The training dataset is a JSONL file where each line is one rollout request. Every line has the shape:

{"prompt": "...", "metadata": { /* whatever your agent expects */ }}

prompt — top-level string, used by slime for length filtering only.
metadata — copied verbatim as the payload dict your @rollout_entrypoint function receives. Put every per-rollout config the agent needs here (user prompt, ground-truth answer, task IDs, repo URIs, etc.).

Example (GSM8K):

{"prompt": "How many ...?", "metadata": {"prompt": "How many ...?", "answer": "42"}}

Launch training with `SlimeRunner`

SlimeRunner is the one and only entry point — a Python class that stops stale processes, starts a Ray head, submits the slime training job, and streams output.

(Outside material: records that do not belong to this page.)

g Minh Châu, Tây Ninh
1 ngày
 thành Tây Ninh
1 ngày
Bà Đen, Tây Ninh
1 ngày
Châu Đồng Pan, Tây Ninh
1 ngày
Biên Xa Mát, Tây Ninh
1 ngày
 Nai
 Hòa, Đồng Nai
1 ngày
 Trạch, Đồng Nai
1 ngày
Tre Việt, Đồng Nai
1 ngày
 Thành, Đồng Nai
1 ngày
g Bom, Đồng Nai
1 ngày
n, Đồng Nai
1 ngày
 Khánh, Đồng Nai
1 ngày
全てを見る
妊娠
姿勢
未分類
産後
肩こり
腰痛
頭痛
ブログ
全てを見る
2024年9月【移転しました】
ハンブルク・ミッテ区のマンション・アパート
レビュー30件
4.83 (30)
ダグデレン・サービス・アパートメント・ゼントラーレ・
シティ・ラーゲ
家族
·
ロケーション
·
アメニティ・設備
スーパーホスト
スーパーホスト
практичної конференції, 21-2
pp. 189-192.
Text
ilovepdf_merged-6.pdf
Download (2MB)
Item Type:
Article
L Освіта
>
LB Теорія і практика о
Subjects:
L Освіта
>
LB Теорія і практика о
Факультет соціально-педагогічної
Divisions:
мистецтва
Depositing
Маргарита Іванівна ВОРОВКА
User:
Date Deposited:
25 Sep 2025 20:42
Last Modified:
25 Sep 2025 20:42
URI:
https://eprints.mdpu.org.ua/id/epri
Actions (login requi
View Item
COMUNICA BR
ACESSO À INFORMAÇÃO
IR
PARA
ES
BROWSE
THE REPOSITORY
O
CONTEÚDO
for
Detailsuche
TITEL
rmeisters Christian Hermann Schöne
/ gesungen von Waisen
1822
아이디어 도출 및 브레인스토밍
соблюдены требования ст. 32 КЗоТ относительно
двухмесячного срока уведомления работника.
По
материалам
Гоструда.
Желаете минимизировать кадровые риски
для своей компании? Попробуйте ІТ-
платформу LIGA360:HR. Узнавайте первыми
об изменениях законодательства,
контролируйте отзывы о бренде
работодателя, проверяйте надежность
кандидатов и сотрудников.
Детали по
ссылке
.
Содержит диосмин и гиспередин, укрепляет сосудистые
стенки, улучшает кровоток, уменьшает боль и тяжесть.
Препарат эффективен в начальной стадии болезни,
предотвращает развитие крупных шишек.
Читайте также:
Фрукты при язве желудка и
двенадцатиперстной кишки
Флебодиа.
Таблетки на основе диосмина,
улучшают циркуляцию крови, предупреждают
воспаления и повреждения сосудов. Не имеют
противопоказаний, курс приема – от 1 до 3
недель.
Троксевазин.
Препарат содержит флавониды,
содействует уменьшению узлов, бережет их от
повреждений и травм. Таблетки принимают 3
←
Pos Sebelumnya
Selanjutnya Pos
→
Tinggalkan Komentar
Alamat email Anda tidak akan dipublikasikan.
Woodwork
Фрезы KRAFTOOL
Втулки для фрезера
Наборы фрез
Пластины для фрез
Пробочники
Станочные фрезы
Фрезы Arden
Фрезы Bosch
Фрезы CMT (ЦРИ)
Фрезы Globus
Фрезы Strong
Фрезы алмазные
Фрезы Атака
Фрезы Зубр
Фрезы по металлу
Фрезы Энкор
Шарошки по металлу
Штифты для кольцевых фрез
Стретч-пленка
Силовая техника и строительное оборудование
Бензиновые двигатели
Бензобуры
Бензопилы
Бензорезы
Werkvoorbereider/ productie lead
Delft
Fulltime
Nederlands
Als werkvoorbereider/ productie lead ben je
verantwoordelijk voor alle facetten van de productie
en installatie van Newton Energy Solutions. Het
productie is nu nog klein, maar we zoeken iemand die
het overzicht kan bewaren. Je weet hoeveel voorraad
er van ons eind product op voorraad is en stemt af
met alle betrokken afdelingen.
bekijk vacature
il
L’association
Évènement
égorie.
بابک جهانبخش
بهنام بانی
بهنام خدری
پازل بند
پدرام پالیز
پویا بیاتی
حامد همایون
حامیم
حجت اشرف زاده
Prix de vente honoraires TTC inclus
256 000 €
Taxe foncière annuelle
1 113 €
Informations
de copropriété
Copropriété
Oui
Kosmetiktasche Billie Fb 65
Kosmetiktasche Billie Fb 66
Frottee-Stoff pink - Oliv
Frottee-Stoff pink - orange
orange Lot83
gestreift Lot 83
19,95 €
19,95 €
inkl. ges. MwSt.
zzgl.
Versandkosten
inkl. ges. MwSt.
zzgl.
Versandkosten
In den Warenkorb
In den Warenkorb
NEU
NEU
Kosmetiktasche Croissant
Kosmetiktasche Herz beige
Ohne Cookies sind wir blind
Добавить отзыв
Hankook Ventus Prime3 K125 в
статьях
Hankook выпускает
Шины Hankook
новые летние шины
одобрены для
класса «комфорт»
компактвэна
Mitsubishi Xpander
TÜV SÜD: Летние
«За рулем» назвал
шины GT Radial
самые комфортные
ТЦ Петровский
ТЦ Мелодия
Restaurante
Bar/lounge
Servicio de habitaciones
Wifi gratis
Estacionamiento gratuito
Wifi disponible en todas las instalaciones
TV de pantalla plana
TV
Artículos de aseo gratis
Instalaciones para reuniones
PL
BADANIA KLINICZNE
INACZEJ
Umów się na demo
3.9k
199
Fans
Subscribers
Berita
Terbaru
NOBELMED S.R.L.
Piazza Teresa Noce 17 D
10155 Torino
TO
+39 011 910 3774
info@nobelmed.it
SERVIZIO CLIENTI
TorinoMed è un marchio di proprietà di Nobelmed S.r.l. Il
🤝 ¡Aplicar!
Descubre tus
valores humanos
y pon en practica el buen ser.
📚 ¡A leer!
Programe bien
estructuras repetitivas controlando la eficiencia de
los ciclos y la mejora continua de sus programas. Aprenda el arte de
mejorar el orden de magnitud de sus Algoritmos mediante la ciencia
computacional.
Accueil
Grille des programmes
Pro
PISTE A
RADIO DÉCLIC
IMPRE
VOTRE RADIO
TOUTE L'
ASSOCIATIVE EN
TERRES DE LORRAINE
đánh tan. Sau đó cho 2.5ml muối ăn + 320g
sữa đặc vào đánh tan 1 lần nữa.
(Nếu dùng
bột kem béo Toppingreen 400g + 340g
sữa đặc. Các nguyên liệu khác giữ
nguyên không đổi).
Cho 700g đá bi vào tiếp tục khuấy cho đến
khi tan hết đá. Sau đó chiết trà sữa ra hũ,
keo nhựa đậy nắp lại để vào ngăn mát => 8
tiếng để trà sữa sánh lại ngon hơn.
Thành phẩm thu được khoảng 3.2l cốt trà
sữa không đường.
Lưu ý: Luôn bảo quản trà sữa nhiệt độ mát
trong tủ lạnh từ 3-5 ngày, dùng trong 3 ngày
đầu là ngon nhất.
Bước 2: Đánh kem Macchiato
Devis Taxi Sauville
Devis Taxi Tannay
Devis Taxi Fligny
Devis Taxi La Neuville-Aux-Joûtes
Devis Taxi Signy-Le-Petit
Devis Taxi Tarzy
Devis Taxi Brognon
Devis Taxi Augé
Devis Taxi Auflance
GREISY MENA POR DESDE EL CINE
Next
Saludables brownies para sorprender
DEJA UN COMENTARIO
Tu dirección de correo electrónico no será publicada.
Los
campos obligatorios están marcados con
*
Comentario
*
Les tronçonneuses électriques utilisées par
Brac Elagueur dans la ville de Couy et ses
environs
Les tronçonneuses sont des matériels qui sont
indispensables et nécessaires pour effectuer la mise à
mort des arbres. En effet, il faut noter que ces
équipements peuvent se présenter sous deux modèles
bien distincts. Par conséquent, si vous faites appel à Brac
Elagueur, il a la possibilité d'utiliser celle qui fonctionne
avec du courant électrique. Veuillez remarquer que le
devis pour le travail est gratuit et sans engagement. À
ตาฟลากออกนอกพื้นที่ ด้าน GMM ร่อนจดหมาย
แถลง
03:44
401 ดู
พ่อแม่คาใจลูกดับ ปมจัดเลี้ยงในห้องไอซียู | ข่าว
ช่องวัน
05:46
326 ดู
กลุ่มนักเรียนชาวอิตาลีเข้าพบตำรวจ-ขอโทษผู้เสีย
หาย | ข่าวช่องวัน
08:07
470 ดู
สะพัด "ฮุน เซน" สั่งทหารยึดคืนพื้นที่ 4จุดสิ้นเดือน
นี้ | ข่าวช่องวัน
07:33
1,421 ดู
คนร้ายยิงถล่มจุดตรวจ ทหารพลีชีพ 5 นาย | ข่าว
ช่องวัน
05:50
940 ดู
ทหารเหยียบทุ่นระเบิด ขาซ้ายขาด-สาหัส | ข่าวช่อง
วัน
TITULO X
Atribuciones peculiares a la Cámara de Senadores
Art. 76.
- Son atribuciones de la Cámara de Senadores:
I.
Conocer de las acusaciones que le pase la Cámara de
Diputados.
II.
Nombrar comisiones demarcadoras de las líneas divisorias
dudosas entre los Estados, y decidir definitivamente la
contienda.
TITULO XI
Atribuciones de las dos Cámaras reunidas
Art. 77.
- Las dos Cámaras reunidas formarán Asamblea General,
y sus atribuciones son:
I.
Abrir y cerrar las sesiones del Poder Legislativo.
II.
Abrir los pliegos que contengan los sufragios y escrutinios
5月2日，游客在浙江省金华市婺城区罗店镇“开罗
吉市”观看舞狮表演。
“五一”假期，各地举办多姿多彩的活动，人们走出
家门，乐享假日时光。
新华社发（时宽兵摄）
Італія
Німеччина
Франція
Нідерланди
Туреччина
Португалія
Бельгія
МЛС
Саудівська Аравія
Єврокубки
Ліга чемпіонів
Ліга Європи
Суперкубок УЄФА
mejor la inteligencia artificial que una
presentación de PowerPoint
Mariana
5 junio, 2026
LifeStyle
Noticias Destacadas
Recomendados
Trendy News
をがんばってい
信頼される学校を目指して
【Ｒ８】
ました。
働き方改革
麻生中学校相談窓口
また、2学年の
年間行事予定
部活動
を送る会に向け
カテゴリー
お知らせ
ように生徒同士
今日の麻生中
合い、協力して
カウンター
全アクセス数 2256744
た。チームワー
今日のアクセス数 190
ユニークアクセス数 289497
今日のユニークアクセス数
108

Defaults target 8 × H100 (num_gpus=8, tp_size=2, rollout_gpus_per_engine=2); tune them for your cluster.

from agentcore_rl_toolkit.backends.slime import SlimeRunner

SlimeRunner(
    exp_id="gsm8k-3b-smoke",
    agent_runtime_arn="arn:aws:bedrock-agentcore:...",
    s3_bucket="your-bucket-name",
    model_dir="/path/to/Qwen2.5-3B-Instruct",
    data_path="/path/to/gsm8k_tiny.jsonl",
    model_type="qwen2.5-3B",
).train(num_rollout=1)   # 1 = smoke test; bump to 100 for a real run

Wandb — set WANDB_API_KEY and WANDB_ENTITY in your environment (plus wandb_project / wandb_group on the constructor) to log a run. Unset env vars skip wandb entirely.

Config-file workflow — dump kwargs to YAML and call SlimeRunner.from_yaml("my_run.yaml") instead.

SlimeRunner exposes every field most experiments tune (cluster shape, training hyperparameters, per-rollout ACR limits, extra_flags for extra arguments to be directly passed to SLIME) as constructor arguments. See the API reference or help(SlimeRunner) for the full list.